Something in his voice gave her pause. She studied his profile. There was acceptance in his voice of who and what he was, not bravado or bragging.

“Why would I be sent here to kill you?”

“Weren’t you? It’s been tried many times and I’m still alive.” He was telling her the truth.

She didn’t understand what he was telling her, but she heard the honesty in his tone. He had a needle in his hand and bent very close to her leg.

Involuntarily she jerked away. “Can’t you just tape it up?”

His hand clamped around her thigh, pinning her to the mattress, holding her still. “Damn cat made a mess of you. It’s all the way to the bone. The lacerations need stitches. There’s nothing I can do about the puncture wounds. I don’t like the look of this. It isn’t helpful with you shaking so much.”

“I’ll keep that in mind.” Rachael muttered the words resentfully under her breath.
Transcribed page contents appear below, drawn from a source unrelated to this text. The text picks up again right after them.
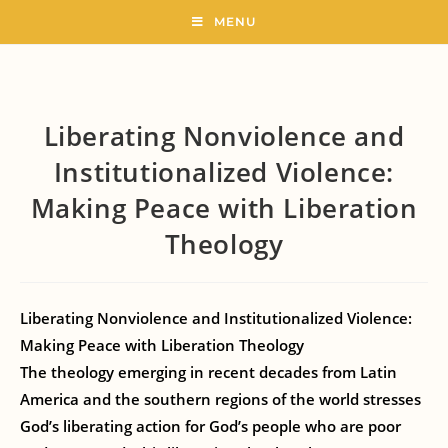
MENU
Liberating Nonviolence and
Institutionalized Violence:
Making Peace with Liberation
Theology
Liberating Nonviolence and Institutionalized Violence:
Making Peace with Liberation Theology
The theology emerging in recent decades from Latin
America and the southern regions of the world stresses
God’s liberating action for God’s people who are poor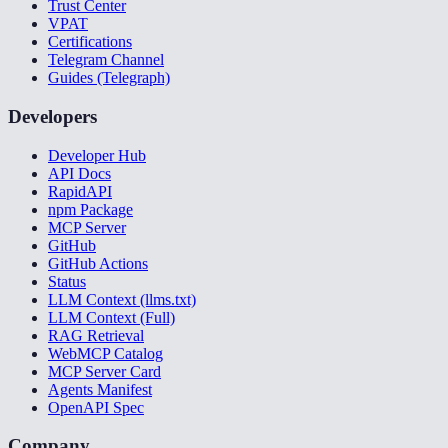
Trust Center
VPAT
Certifications
Telegram Channel
Guides (Telegraph)
Developers
Developer Hub
API Docs
RapidAPI
npm Package
MCP Server
GitHub
GitHub Actions
Status
LLM Context (llms.txt)
LLM Context (Full)
RAG Retrieval
WebMCP Catalog
MCP Server Card
Agents Manifest
OpenAPI Spec
Company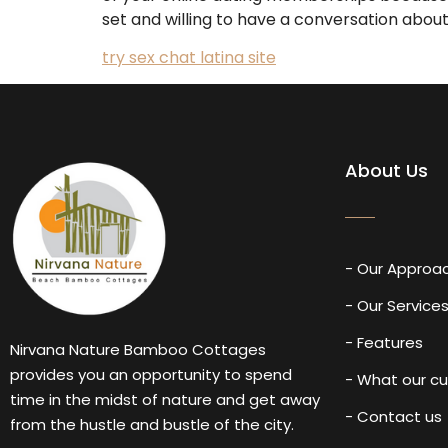
set and willing to have a conversation about 
try sex chat latina site
About Us
- Our Approa
- Our Service
- Features
Nirvana Nature Bamboo Cottages
provides you an opportunity to spend
- What our c
time in the midst of nature and get away
- Contact us
from the hustle and bustle of the city.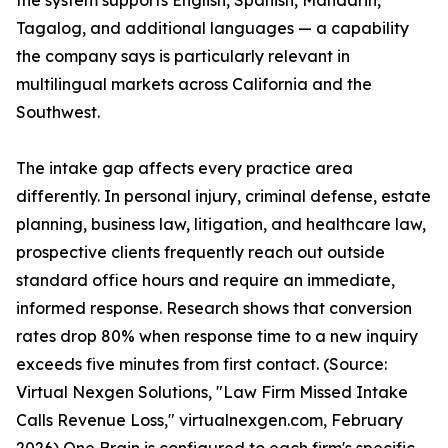
the system supports English, Spanish, Mandarin,
Tagalog, and additional languages — a capability
the company says is particularly relevant in
multilingual markets across California and the
Southwest.
The intake gap affects every practice area
differently. In personal injury, criminal defense, estate
planning, business law, litigation, and healthcare law,
prospective clients frequently reach out outside
standard office hours and require an immediate,
informed response. Research shows that conversion
rates drop 80% when response time to a new inquiry
exceeds five minutes from first contact. (Source:
Virtual Nexgen Solutions, "Law Firm Missed Intake
Calls Revenue Loss," virtualnexgen.com, February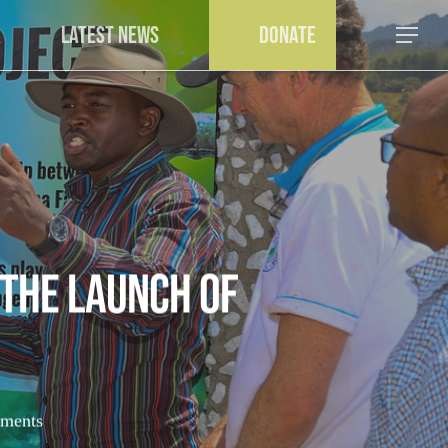
a
Latest News
Donate
Menu
the Launch of
ments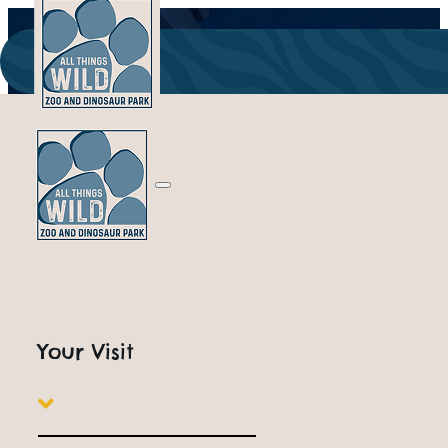
ALL THINGS WILD
Indoor Attractions
Your Visit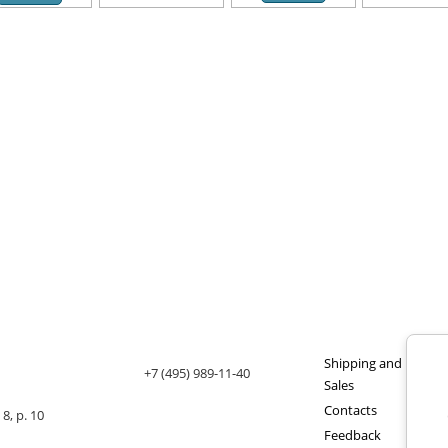
Shipping and payme
+7 (495) 989-11-40
Sales
Contacts
8, p. 10
Feedback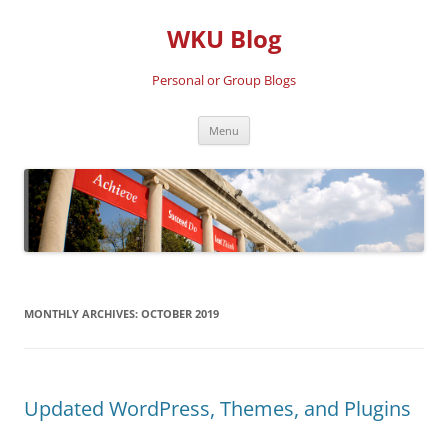
Skip
to
WKU Blog
content
Personal or Group Blogs
Menu
MONTHLY ARCHIVES:
OCTOBER 2019
Updated WordPress, Themes, and Plugins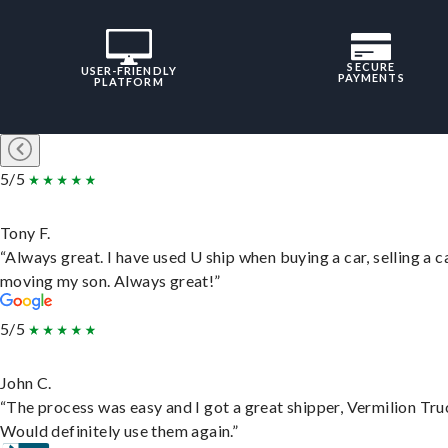
SECURE
USER-FRIENDLY
PAYMENTS
PLATFORM
5/5
Tony F.
“Always great. I have used U ship when buying a car, selling a c
moving my son. Always great!”
5/5
John C.
“The process was easy and I got a great shipper, Vermilion Tru
Would definitely use them again.”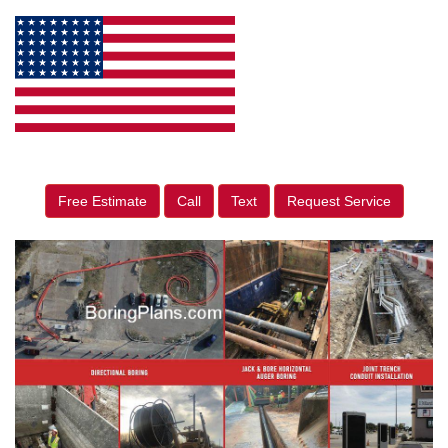
Free Estimate
Call
Text
Request Service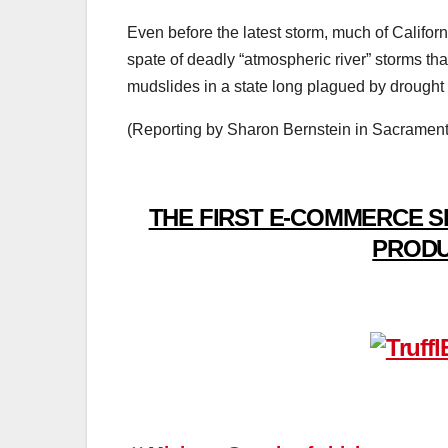
Even before the latest storm, much of Californ
spate of deadly “atmospheric river” storms th
mudslides in a state long plagued by drought 
(Reporting by Sharon Bernstein in Sacramento
THE FIRST E-COMMERCE S
PRODU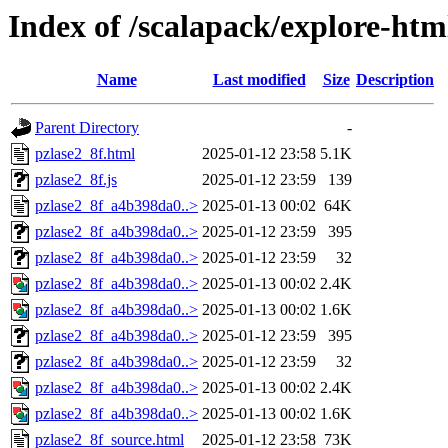
Index of /scalapack/explore-htm
Name
Last modified
Size
Description
Parent Directory
-
pzlase2_8f.html
2025-01-12 23:58
5.1K
pzlase2_8f.js
2025-01-12 23:59
139
pzlase2_8f_a4b398da0..>
2025-01-13 00:02
64K
pzlase2_8f_a4b398da0..>
2025-01-12 23:59
395
pzlase2_8f_a4b398da0..>
2025-01-12 23:59
32
pzlase2_8f_a4b398da0..>
2025-01-13 00:02
2.4K
pzlase2_8f_a4b398da0..>
2025-01-13 00:02
1.6K
pzlase2_8f_a4b398da0..>
2025-01-12 23:59
395
pzlase2_8f_a4b398da0..>
2025-01-12 23:59
32
pzlase2_8f_a4b398da0..>
2025-01-13 00:02
2.4K
pzlase2_8f_a4b398da0..>
2025-01-13 00:02
1.6K
pzlase2_8f_source.html
2025-01-12 23:58
73K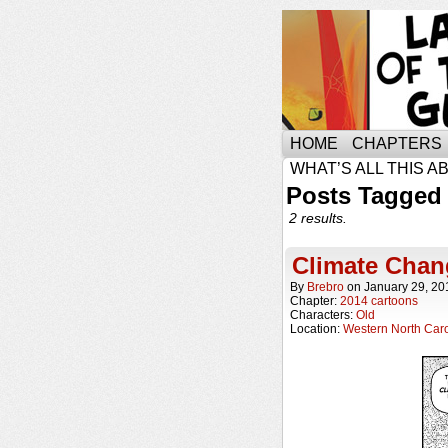
HOME
CHAPTERS
WHAT’S ALL THIS A
Posts Tagged 
2 results.
Climate Chan
By
Brebro
on
January 29, 20
Chapter:
2014 cartoons
Characters:
Old
Location:
Western North Caro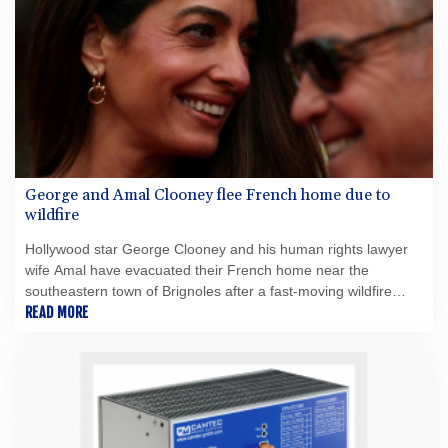
in Canada with the ability to pursue future acquisitions and
strategic opportunitiesMinimum C$5 million concurrent
financing of subscription receiptsPartnership with the Fiore
Group, one of Canada's leading mining groupsContinued
advancement of the Thunder Bay North Critical Minerals
ProjectAddition of the Maude Lake Property in Ontario as an
exploration asset
George and Amal Clooney flee French home due to
wildfire
Hollywood star George Clooney and his human rights lawyer
wife Amal have evacuated their French home near the
southeastern town of Brignoles after a fast-moving wildfire
broke out nearby, authorities said Thursday.
READ MORE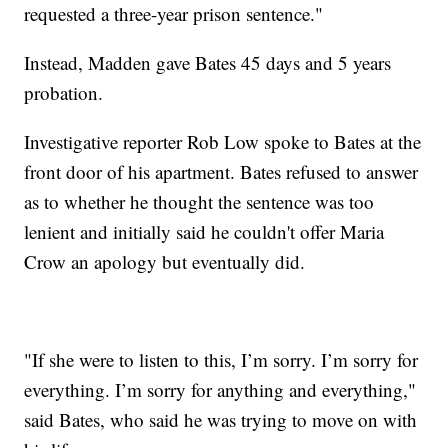
requested a three-year prison sentence."
Instead, Madden gave Bates 45 days and 5 years
probation.
Investigative reporter Rob Low spoke to Bates at the
front door of his apartment. Bates refused to answer
as to whether he thought the sentence was too
lenient and initially said he couldn't offer Maria
Crow an apology but eventually did.
"If she were to listen to this, I’m sorry. I’m sorry for
everything. I’m sorry for anything and everything,"
said Bates, who said he was trying to move on with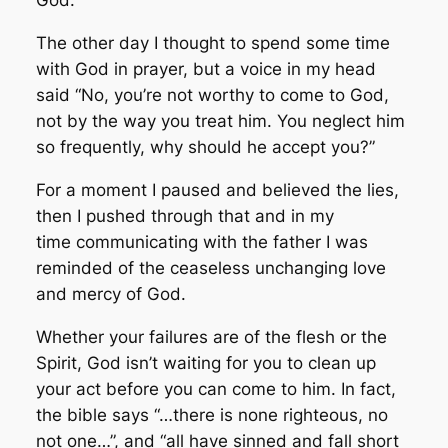
God.
The other day I thought to spend some time
with God in prayer, but a voice in my head
said “No, you’re not worthy to come to God,
not by the way you treat him. You neglect him
so frequently, why should he accept you?”
For a moment I paused and believed the lies,
then I pushed through that and in my
time communicating with the father I was
reminded of the ceaseless unchanging love
and mercy of God.
Whether your failures are of the flesh or the
Spirit, God isn’t waiting for you to clean up
your act before you can come to him. In fact,
the bible says “…there is none righteous, no
not one…”, and “all have sinned and fall short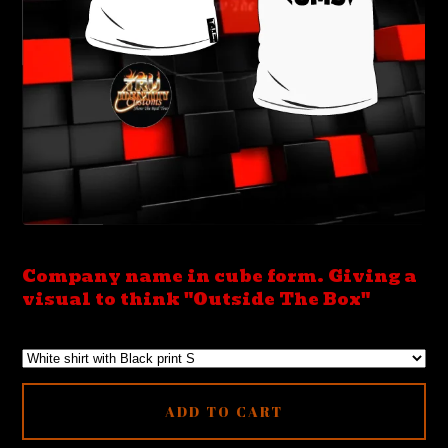
Company name in cube form. Giving a
visual to think "Outside The Box"
ADD TO CART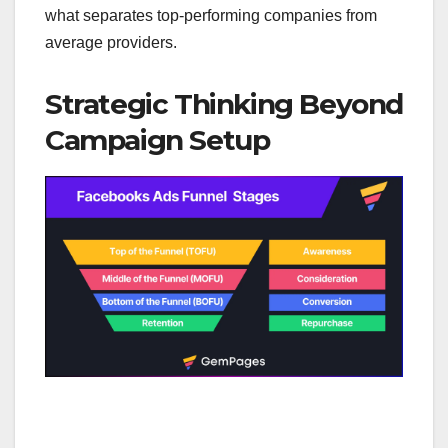
what separates top-performing companies from
average providers.
Strategic Thinking Beyond
Campaign Setup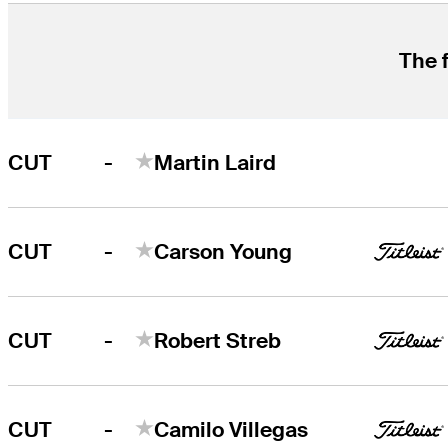
The f
-
CUT
Martin Laird
-
CUT
Carson Young
-
CUT
Robert Streb
-
CUT
Camilo Villegas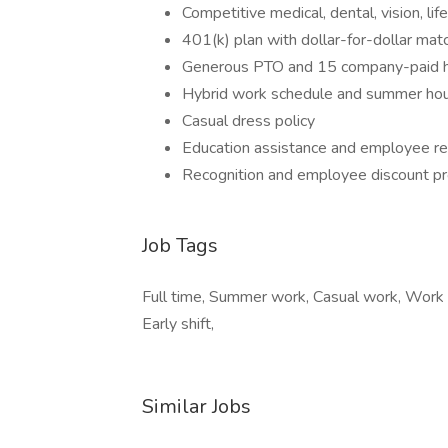
Competitive medical, dental, vision, life
401(k) plan with dollar-for-dollar ma
Generous PTO and 15 company-paid h
Hybrid work schedule and summer ho
Casual dress policy
Education assistance and employee re
Recognition and employee discount p
Job Tags
Full time, Summer work, Casual work, Work a
Early shift,
Similar Jobs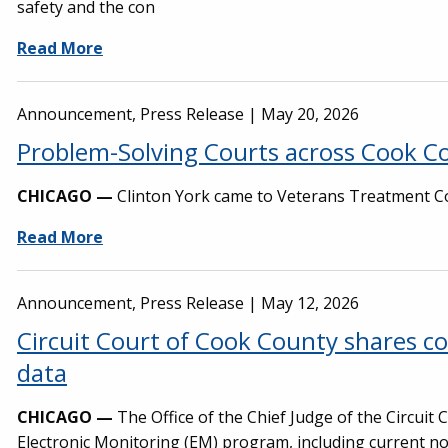
safety and the con
Read More
Announcement, Press Release |
May 20, 2026
Problem-Solving Courts across Cook Co
CHICAGO —
Clinton York came to Veterans Treatment Cou
Read More
Announcement, Press Release |
May 12, 2026
Circuit Court of Cook County shares 
data
CHICAGO —
The Office of the Chief Judge of the Circuit
Electronic Monitoring (EM) program, including current no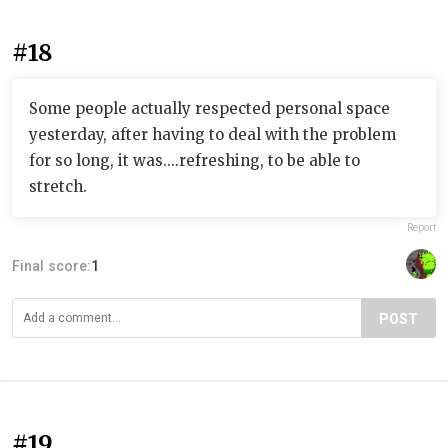
#18
Some people actually respected personal space
yesterday, after having to deal with the problem
for so long, it was....refreshing, to be able to
stretch.
Report
Final score:
1
POST
#19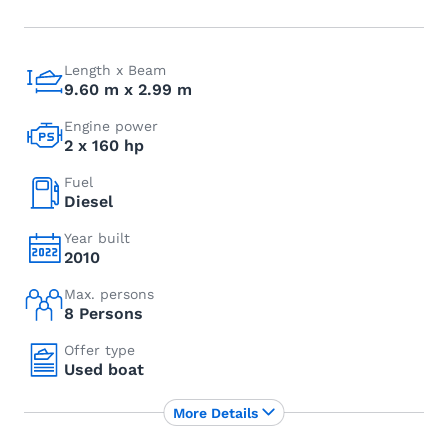
Length x Beam
9.60 m x 2.99 m
Engine power
2 x 160 hp
Fuel
Diesel
Year built
2010
Max. persons
8 Persons
Offer type
Used boat
More Details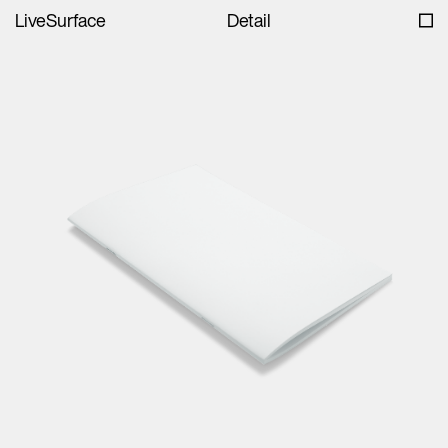
LiveSurface
Detail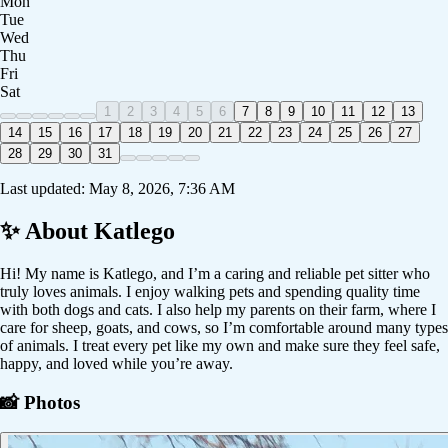
Mon
Tue
Wed
Thu
Fri
Sat
1
2
3
4
5
6
7
8
9
10
11
12
13
14
15
16
17
18
19
20
21
22
23
24
25
26
27
28
29
30
31
Last updated:
May 8, 2026, 7:36 AM
✨ About
Katlego
Hi! My name is Katlego, and I’m a caring and reliable pet sitter who
truly loves animals. I enjoy walking pets and spending quality time
with both dogs and cats. I also help my parents on their farm, where I
care for sheep, goats, and cows, so I’m comfortable around many types
of animals. I treat every pet like my own and make sure they feel safe,
happy, and loved while you’re away.
📸 Photos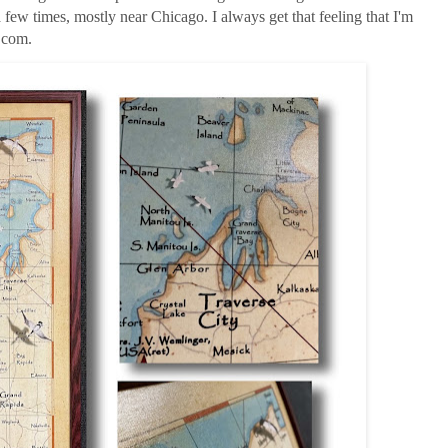
few times, mostly near Chicago. I always get that feeling that I'm
s.com.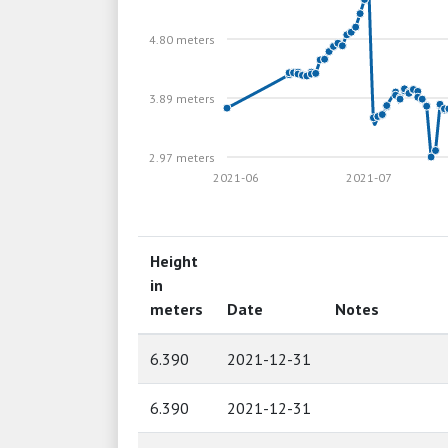
4.80 meters
3.89 meters
2.97 meters
2021-06
2021-07
Height
in
meters
Date
Notes
6.390
2021-12-31
6.390
2021-12-31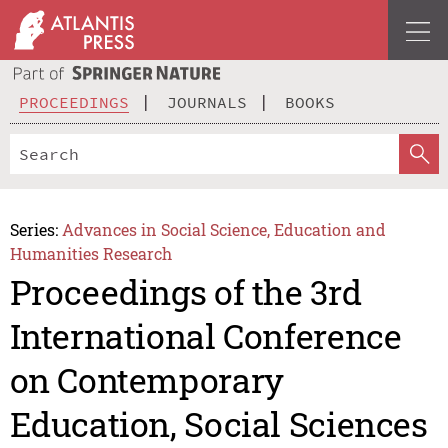
PROCEEDINGS
JOURNALS
BOOKS
Series:
Advances in Social Science, Education and
Humanities Research
Proceedings of the 3rd
International Conference
on Contemporary
Education, Social Sciences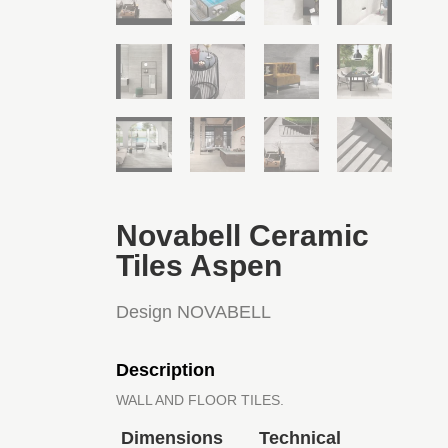
Novabell Ceramic
Tiles Aspen
Design NOVABELL
Description
WALL AND FLOOR TILES.
Dimensions
Technical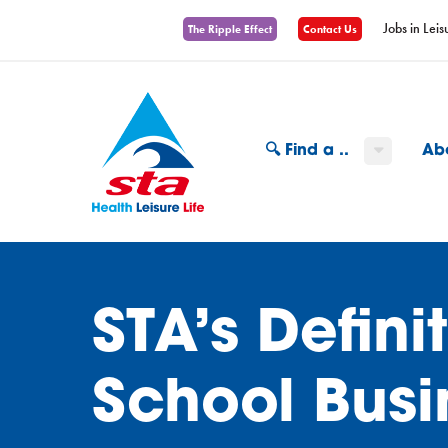
Jobs in Leis
The Ripple Effect
Contact Us
🔍 Find a ..
Ab
STA’s Defin
School Busi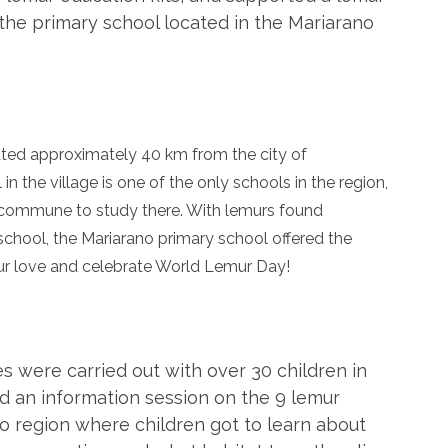
the primary school located in the Mariarano
ted approximately 40 km from the city of
n the village is one of the only schools in the region,
 commune to study there. With lemurs found
 school, the Mariarano primary school offered the
ur love and celebrate World Lemur Day!
es were carried out with over 30 children in
ld an information session on the 9 lemur
o region where children got to learn about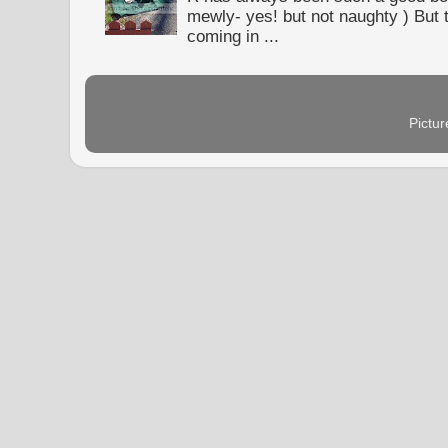
mewly- yes! but not naughty ) But t
coming in ...
Pictu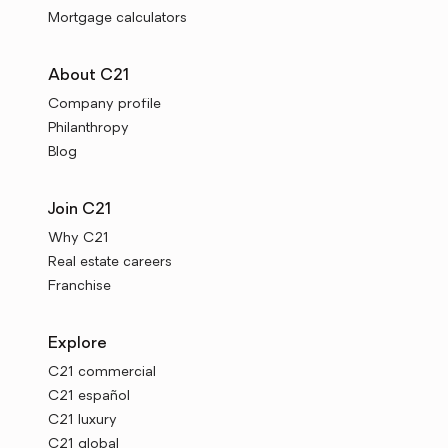
Mortgage calculators
About C21
Company profile
Philanthropy
Blog
Join C21
Why C21
Real estate careers
Franchise
Explore
C21 commercial
C21 español
C21 luxury
C21 global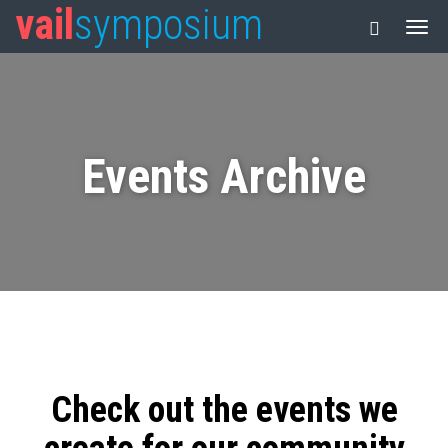
vail
symposium
Events Archive
Check out the events we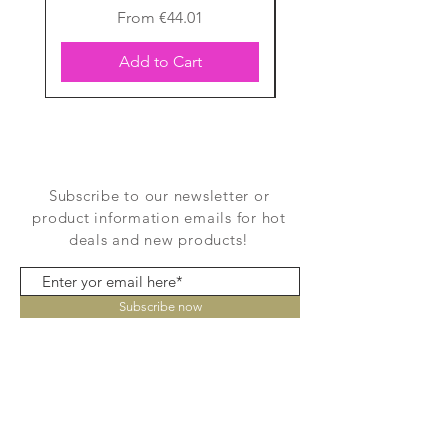
Sale Price
From
€44.01
Add to Cart
Subscribe to our newsletter or
product information emails for hot
deals and new products!
Subscribe now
She closed her eyes to block out the sight of her own blood. All the while, in spite of everything, she was acutely aware of his hand wrapped around her bare thigh. “You’re obviously one of those he-men seen only on film who can take forty-seven kicks in the ribs and keep on fighting. Don’t mind me for being human.”

“What did you say?” His head swung around, his eyes focusing on her face.

Rachael could feel his gaze stabbing at her but she refused to give him the satisfaction of looking at him. Or at the needle. She’d already thrown up once; she didn’t think a second round would win her any points. “Was it my imagination or did you turn into a leopard?” Not just any leopard. Not a clouded leopard like his two companion cats. “Not like those little cats either. I’m talking a big, for-real large, predatory, man-eating leopard.” She could have groaned the minute the words left her mouth. It was utterly ridiculous. No one turned into a wild animal. Now he was going to think she’d lost her mind completely. And maybe she had. The image of his face contorting, the hot breath, the wicked teeth so close to her throat was very vivid. She’d even felt the brush of fur. And those eyes. She would never forget those eyes. She couldn’t possibly have made up that predatory stare. Unable to prevent herself, her gaze lifted to his, regarding him as if he had two heads. She could see she was really making an impression.